The Healing Power of Thanks

In everything give thanks; for this is the will of Christ Jesus for you (1Thessalonians 5:18).

 The Gift of Thanksgiving

Loving spouses give of themselves unreservedly to the relationship, not for the purpose of being noticed or expecting thanks. Love puts the other person first – simply because one wants what is best for the other person. When acts of kindness are noticed, however, there is a special atmosphere in the home – very different from a home where every contribution is expected and unacknowledged.

Likewise, parents and grandparents don’t do things for their children or grandchildren just to be appreciated, but a hug, a smile and crayon drawings can warm their hearts.
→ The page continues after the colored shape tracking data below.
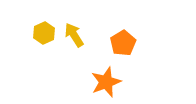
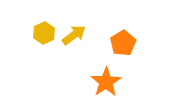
yellow arrow: rotated 85 degrees clockwise
orange star: rotated 12 degrees counterclockwise
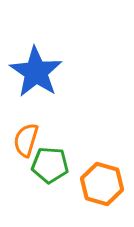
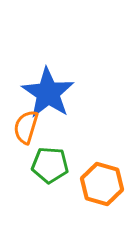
blue star: moved 12 px right, 21 px down
orange semicircle: moved 13 px up
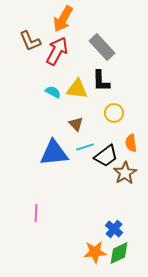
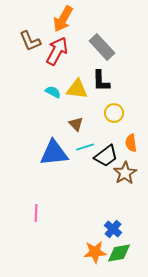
blue cross: moved 1 px left
green diamond: rotated 15 degrees clockwise
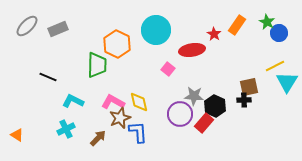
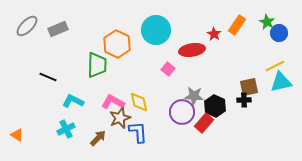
cyan triangle: moved 6 px left; rotated 45 degrees clockwise
purple circle: moved 2 px right, 2 px up
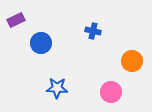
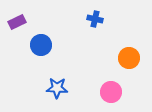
purple rectangle: moved 1 px right, 2 px down
blue cross: moved 2 px right, 12 px up
blue circle: moved 2 px down
orange circle: moved 3 px left, 3 px up
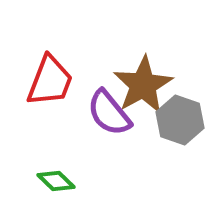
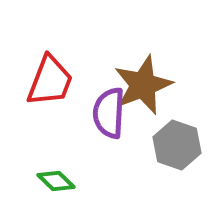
brown star: rotated 8 degrees clockwise
purple semicircle: rotated 42 degrees clockwise
gray hexagon: moved 3 px left, 25 px down
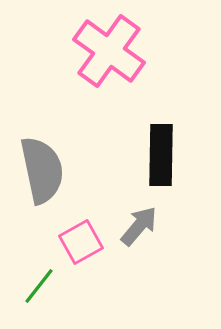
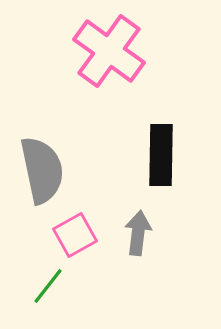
gray arrow: moved 1 px left, 7 px down; rotated 33 degrees counterclockwise
pink square: moved 6 px left, 7 px up
green line: moved 9 px right
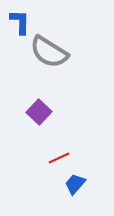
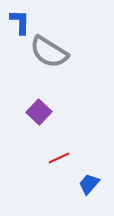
blue trapezoid: moved 14 px right
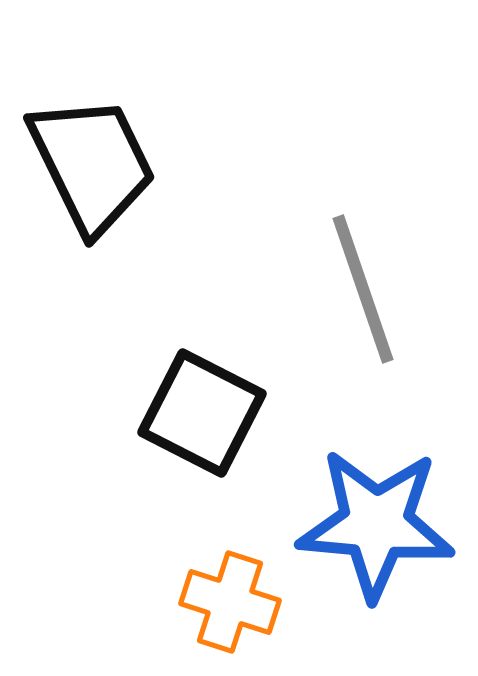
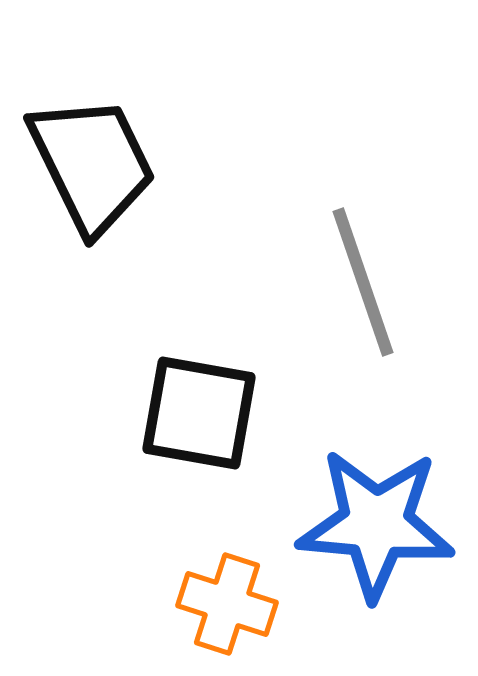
gray line: moved 7 px up
black square: moved 3 px left; rotated 17 degrees counterclockwise
orange cross: moved 3 px left, 2 px down
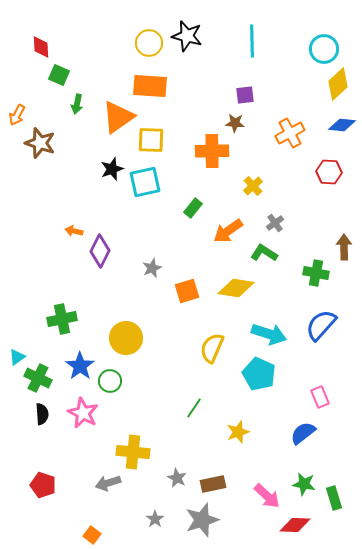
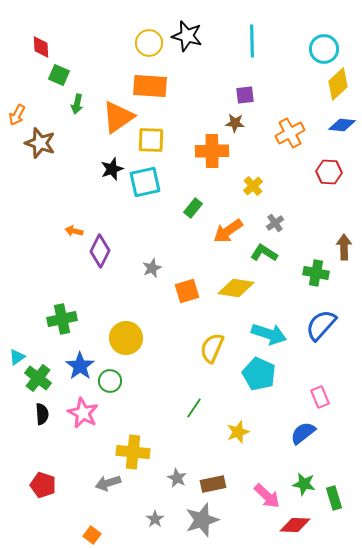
green cross at (38, 378): rotated 12 degrees clockwise
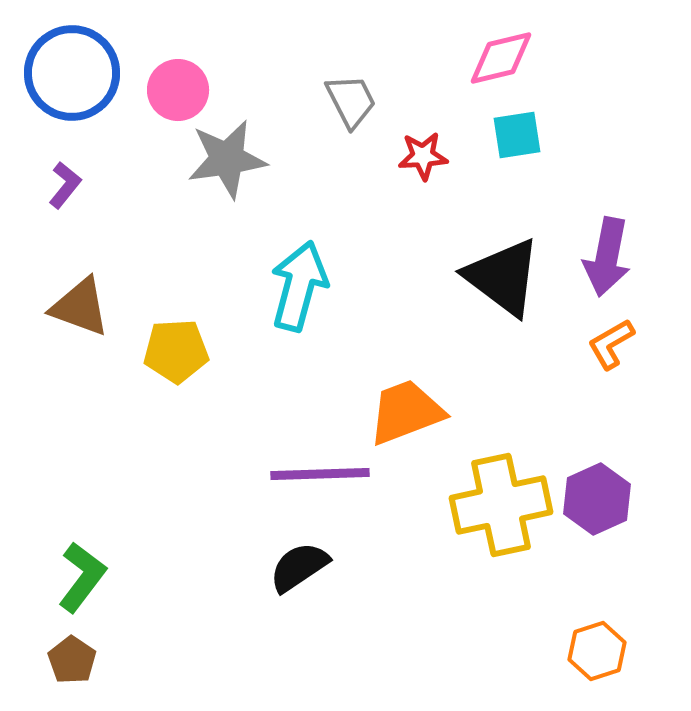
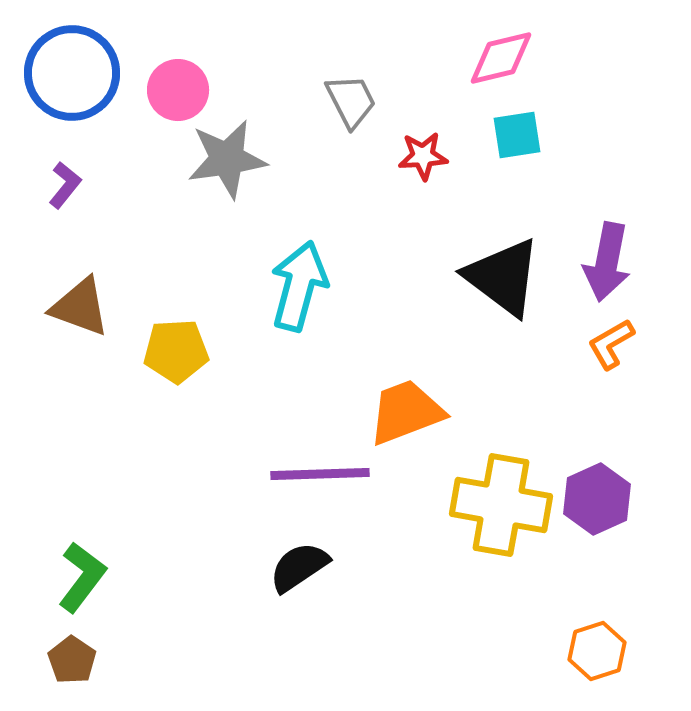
purple arrow: moved 5 px down
yellow cross: rotated 22 degrees clockwise
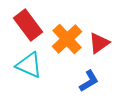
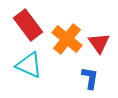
orange cross: rotated 8 degrees counterclockwise
red triangle: rotated 30 degrees counterclockwise
blue L-shape: moved 1 px right, 3 px up; rotated 50 degrees counterclockwise
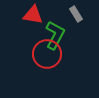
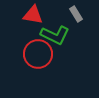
green L-shape: rotated 88 degrees clockwise
red circle: moved 9 px left
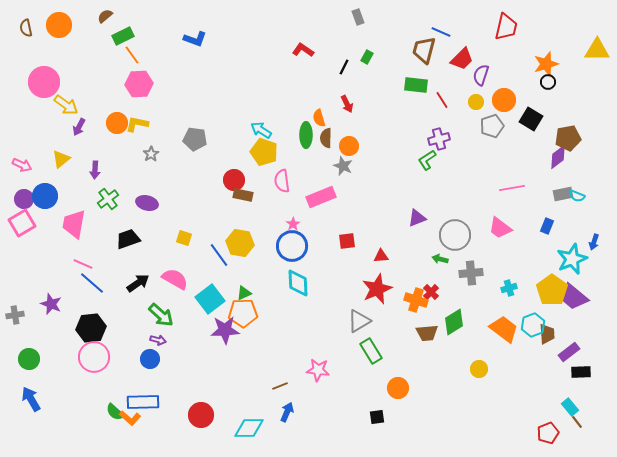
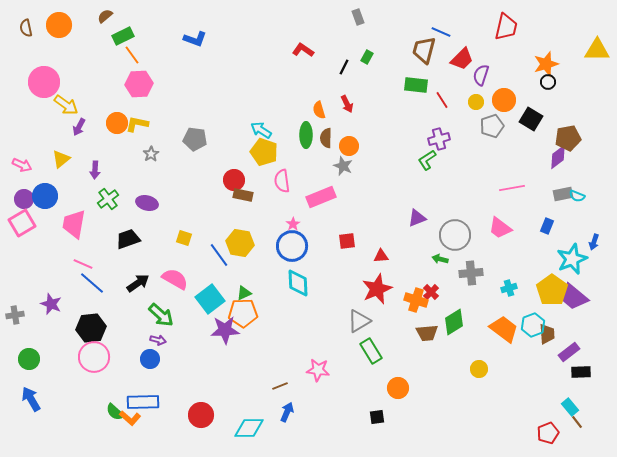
orange semicircle at (319, 118): moved 8 px up
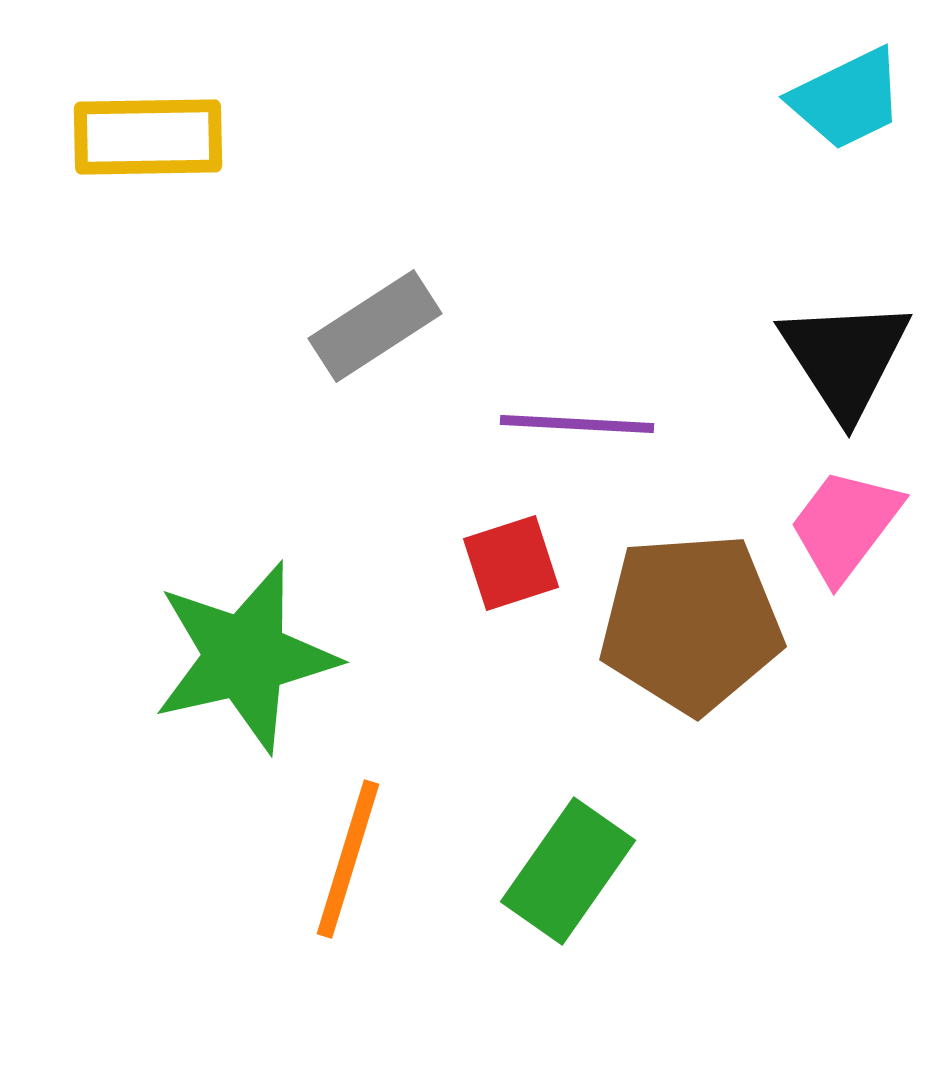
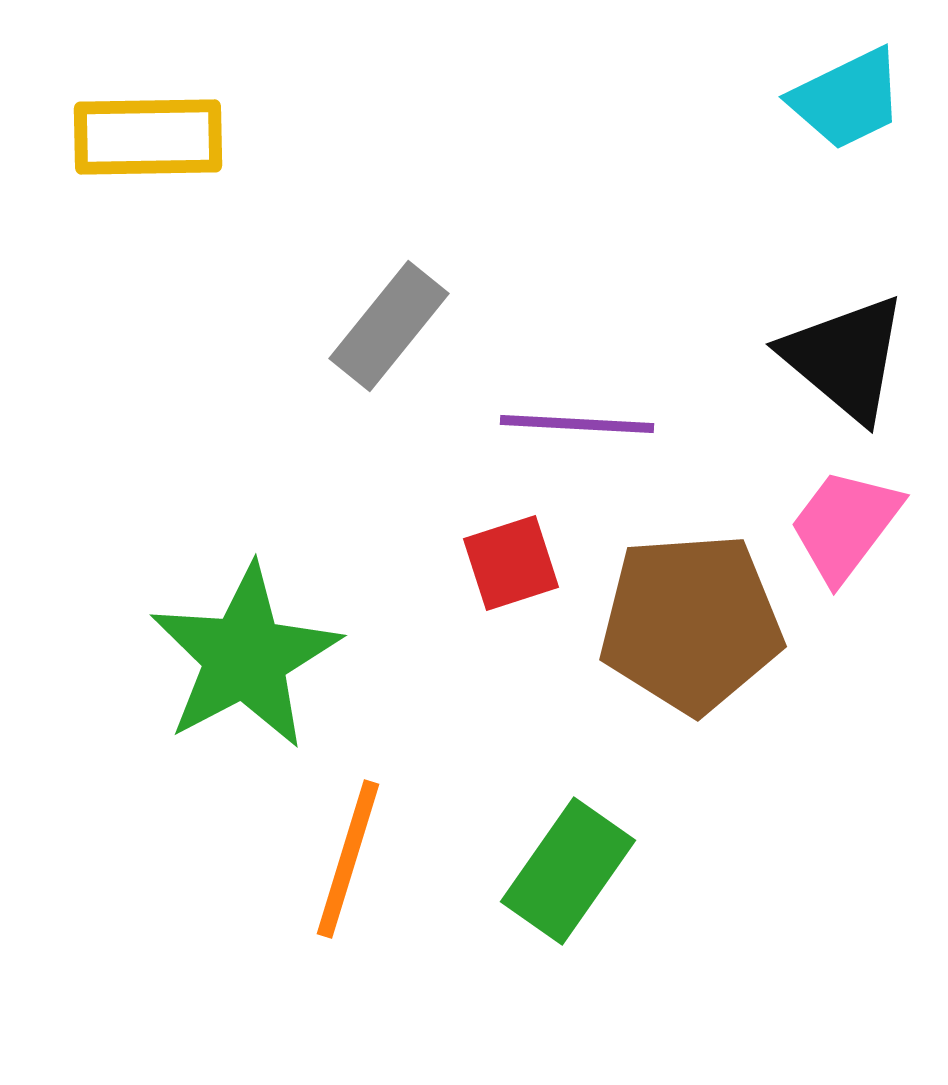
gray rectangle: moved 14 px right; rotated 18 degrees counterclockwise
black triangle: rotated 17 degrees counterclockwise
green star: rotated 15 degrees counterclockwise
Gratitude from a child is like dessert after a good meal. You don’t have to have it, but the sweetness is a delight.

No one enjoys being taken for granted. Thanksgiving is a gift others give to us, but the reciprocal is also true. The golden rule applies. We love to be appreciated and others do too.

A Thankful Attitude

Thanksgiving has been described as an attitude of gratitude. It is s choice – a way of thinking – an acknowledgment of someone else’s contribution to your life.

Thanksgiving sets the stage for a good day. The lack of it can trigger a gloomy one. Even during times of adverse circumstances, it is difficult to be depressed if you count your blessings. Generally, you don’t have to look very far.

A thankful attitude can make the difference between being happy or depressed, being healthy or getting sick, or even staying sane or going insane. We have a choice.

Thanks to God 

Oh give thanks to the Lord, for He is good, for His mercy endures forever” (1 Chronicles 16:34; Psalm 106:1, 107:1, 118:1, 118:29, 136:1 NKJV).

Every good thing comes from God. He is the ultimate example of unselfishness. Evidence of His love and care are all around us. His supreme demonstration of that love was expressed in the gift of His Son as our Savior.

We often forget He has feelings, too. When we accept His blessings as if we deserve them and neglect to give Him thanks, He notices.

And grieve not the Holy Spirit of God, by whom you were sealed for the day of redemption (Ephesians 4:30 NKJV). Paul wrote these words to Christians – believers who are part of the family of God. With unbelievers, God can be justifiably angry. With His children, He can be grieved. In a sermon on this passage, the great preacher Charles Spurgeon made this observation:

Here is something very touching in this admonition, “Grieve not the Holy Spirit of God.” It does not say, “Do not make him angry.” A more delicate and tender term is used – “Grieve him not.” There are some men of so hard a character, that to make another angry does not give them much pain; and indeed, there are many of us who are scarcely to be moved by the information that another is angry with us; but where is the heart so hard, that it is not moved when we know that we have caused others grief? – for grief is a sweet combination of anger and love. It is anger, but all the gall is taken from it. Love sweetens the anger, and turns the edge of it, not against the person, but against the offense. When I commit any offense, some friend who hath but little patience, suddenly snaps asunder his forbearance and is angry with me. The same offense is observed by a loving father, and he is grieved. There is anger in his bosom, but he is angry and he sins not, for he is angry against my sin; and yet there is love to neutralize and modify the anger towards me. Instead of wishing me ill as the punishment of my sin, he looks upon my sin itself as being the ill. He grieves to think that I am already injured, from the fact that I have sinned. I say this is a heavenly compound, more precious than all the ointment of the merchants. There may be the bitterness of myrrh, but there is all the sweetness of frankincense in this sweet term “to grieve.”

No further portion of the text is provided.